Preferably, the cross-linking of the polyimide membrane is obtained by completely or partially immersing the membrane in a solution comprising a suitable amine compound for an appropriate period of time. As one skilled in the art will appreciate, the rate of reaction between the amino-compound and the imide-containing material will vary strongly depending on their chemical identity and the process conditions. Long reaction times or even curing at elevated temperatures may be necessary, depending on the chemical compositions of both the polyimide as the amino compound used for cross-linking, hi an embodiment of the present invention the amine compound is dissolved in methanol, however, other solvents can be used, which solubilise the amine compounds without dissolving the uncrosslinked polyimide polymer or negatively affecting the cross linking reaction. Examples of such alternative solvents are ethanol and isopropanol amongst others. Upon termination of the reaction it is preferred that the cross linked polyimide membrane ,is thoroughly rinsed with methanol to remove all reacting compound from the membrane. Thereafter, the membrane can be subjected to a solvent-exchange procedure in for instance glycerol-containing isopropanol before drying, to prevent pores from collapsing, which may have a negative effect on permeability in pressure-driven filtrations. In a particular embodiment the solvent exchange procedure comprises the immersion of the membrane in an isopropanol bath for at least two hours, followed by an immersion in a isopropanol-glycerol bath (typically 60-40) for at least three days.
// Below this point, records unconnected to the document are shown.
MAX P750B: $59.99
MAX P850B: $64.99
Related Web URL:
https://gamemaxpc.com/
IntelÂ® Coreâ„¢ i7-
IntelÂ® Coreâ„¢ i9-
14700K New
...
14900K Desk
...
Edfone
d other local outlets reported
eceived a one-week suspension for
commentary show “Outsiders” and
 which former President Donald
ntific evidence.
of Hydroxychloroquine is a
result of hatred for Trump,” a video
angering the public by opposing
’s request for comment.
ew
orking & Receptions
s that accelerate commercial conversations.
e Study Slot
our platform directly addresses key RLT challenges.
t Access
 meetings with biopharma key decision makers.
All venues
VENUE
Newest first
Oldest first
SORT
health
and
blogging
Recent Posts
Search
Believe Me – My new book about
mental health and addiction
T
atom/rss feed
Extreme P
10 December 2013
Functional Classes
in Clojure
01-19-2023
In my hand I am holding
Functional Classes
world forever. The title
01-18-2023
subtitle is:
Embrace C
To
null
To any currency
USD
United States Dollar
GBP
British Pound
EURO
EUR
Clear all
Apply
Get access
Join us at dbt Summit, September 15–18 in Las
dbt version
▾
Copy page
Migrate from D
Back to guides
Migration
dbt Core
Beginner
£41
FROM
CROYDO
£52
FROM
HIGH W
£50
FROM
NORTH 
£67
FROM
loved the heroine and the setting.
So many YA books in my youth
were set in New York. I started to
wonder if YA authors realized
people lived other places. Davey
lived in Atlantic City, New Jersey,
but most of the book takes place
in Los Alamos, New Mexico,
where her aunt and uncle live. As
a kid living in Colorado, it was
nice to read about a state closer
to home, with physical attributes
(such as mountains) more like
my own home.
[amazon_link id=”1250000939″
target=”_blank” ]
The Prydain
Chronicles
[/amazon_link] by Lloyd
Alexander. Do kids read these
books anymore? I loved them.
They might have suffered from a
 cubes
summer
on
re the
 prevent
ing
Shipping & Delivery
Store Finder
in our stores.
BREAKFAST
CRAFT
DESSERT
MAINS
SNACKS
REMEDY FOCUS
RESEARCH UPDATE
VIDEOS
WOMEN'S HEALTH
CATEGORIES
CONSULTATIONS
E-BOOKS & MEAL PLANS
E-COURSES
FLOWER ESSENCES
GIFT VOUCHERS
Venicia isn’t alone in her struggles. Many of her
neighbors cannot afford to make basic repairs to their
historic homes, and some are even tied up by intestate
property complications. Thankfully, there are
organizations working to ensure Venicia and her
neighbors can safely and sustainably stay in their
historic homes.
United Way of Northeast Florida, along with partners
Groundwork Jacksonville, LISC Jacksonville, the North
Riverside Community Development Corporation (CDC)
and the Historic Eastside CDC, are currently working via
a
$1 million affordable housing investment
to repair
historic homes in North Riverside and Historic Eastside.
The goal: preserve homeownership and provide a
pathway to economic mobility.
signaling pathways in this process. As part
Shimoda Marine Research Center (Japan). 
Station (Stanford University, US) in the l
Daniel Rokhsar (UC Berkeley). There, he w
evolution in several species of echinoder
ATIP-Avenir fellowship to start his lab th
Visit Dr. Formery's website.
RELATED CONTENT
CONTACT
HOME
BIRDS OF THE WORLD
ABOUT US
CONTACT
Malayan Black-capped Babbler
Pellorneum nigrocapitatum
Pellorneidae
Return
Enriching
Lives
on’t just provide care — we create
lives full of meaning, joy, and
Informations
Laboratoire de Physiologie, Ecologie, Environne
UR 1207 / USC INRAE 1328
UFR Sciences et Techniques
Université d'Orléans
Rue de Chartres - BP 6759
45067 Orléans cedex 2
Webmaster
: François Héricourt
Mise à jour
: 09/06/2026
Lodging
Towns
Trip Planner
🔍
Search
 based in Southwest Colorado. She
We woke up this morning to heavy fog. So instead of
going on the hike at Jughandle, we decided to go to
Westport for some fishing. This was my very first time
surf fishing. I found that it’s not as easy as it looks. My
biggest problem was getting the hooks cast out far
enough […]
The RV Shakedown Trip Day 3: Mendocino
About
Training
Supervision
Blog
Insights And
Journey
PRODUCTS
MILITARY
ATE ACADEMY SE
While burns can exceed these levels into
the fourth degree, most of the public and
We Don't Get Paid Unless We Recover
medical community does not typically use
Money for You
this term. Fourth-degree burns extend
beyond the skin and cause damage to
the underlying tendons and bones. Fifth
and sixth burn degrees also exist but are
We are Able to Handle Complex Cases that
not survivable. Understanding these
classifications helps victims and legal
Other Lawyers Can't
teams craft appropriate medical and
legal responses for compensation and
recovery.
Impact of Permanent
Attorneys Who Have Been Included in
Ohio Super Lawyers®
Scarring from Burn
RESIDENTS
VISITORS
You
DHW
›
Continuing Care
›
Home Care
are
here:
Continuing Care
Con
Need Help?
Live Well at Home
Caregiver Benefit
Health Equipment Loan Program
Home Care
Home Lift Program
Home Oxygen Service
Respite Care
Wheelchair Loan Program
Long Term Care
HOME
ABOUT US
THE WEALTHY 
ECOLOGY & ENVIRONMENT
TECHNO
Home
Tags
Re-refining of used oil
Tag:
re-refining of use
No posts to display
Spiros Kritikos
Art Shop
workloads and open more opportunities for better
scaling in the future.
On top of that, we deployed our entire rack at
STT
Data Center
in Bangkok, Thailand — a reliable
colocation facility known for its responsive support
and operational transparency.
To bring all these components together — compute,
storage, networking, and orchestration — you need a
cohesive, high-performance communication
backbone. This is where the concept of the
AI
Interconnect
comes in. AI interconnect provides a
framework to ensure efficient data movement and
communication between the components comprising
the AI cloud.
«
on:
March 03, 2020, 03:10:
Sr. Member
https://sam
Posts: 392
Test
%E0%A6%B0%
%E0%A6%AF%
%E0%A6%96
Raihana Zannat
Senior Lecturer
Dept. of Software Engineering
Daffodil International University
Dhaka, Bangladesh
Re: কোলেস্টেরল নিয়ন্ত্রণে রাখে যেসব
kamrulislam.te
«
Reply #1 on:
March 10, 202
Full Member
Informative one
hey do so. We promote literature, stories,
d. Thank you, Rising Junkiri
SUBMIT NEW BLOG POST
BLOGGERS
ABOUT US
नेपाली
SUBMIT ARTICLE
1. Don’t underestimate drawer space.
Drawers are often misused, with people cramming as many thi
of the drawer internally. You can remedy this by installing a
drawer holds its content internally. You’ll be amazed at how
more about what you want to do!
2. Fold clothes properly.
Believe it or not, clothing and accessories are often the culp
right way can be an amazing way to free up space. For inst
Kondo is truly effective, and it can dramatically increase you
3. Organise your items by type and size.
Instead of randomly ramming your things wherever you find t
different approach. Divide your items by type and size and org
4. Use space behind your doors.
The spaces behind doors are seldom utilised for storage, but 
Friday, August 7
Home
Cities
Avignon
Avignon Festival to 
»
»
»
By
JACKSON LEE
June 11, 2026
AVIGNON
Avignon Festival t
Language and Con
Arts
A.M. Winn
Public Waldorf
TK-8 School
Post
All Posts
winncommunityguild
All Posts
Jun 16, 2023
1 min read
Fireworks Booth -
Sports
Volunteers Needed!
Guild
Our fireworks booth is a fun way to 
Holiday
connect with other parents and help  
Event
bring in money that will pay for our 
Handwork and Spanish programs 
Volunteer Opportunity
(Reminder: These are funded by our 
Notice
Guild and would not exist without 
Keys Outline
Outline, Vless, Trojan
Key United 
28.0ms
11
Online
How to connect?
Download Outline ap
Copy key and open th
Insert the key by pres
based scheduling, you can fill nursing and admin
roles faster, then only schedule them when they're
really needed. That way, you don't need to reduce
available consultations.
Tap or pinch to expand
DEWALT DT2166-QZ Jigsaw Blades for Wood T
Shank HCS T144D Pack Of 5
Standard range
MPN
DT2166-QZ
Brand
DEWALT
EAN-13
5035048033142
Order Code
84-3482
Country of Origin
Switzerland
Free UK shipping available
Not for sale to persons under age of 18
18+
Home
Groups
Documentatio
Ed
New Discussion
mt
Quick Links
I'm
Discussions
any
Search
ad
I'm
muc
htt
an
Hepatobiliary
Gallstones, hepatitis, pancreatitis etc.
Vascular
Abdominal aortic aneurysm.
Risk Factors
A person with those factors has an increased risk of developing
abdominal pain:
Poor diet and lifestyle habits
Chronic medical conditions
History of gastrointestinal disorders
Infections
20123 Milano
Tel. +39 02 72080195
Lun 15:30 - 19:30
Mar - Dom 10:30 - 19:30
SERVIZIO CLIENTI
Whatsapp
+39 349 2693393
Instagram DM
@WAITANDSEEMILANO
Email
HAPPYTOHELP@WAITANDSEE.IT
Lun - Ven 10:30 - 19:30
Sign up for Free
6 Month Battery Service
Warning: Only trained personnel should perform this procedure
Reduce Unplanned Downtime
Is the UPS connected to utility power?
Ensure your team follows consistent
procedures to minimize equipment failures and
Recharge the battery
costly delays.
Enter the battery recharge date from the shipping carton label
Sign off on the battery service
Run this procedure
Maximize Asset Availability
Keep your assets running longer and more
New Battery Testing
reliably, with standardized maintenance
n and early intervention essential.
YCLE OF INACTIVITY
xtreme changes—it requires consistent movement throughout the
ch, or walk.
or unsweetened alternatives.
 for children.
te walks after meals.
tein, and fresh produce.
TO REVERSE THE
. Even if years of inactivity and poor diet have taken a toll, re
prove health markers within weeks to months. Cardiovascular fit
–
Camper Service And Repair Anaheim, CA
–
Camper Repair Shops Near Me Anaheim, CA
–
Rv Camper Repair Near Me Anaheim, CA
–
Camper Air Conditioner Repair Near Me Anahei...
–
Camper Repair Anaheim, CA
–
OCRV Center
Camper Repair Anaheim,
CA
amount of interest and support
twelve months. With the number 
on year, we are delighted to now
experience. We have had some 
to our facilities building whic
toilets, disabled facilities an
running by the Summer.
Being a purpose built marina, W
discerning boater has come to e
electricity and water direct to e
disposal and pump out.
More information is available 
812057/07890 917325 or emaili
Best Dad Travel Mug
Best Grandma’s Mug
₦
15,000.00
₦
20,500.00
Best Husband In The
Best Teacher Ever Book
Preferably the method according to the present invention is used in the modification of membranes comprising more than 30%, more preferably more than 60%, most preferably more than 90%, for instance more than 95% of polyimide polymer in the selective layer as a
fraction of the total polymer in the selective layer. In a preferred embodiment the method according to the present invention is used in the modification of membranes wherein polyimide is the only polymer in the selective layer of the membrane. In another preferred embodiment the polyimide comprised in the selective layer of the membrane does not comprise pendant carboxylic acid functions or siloxane.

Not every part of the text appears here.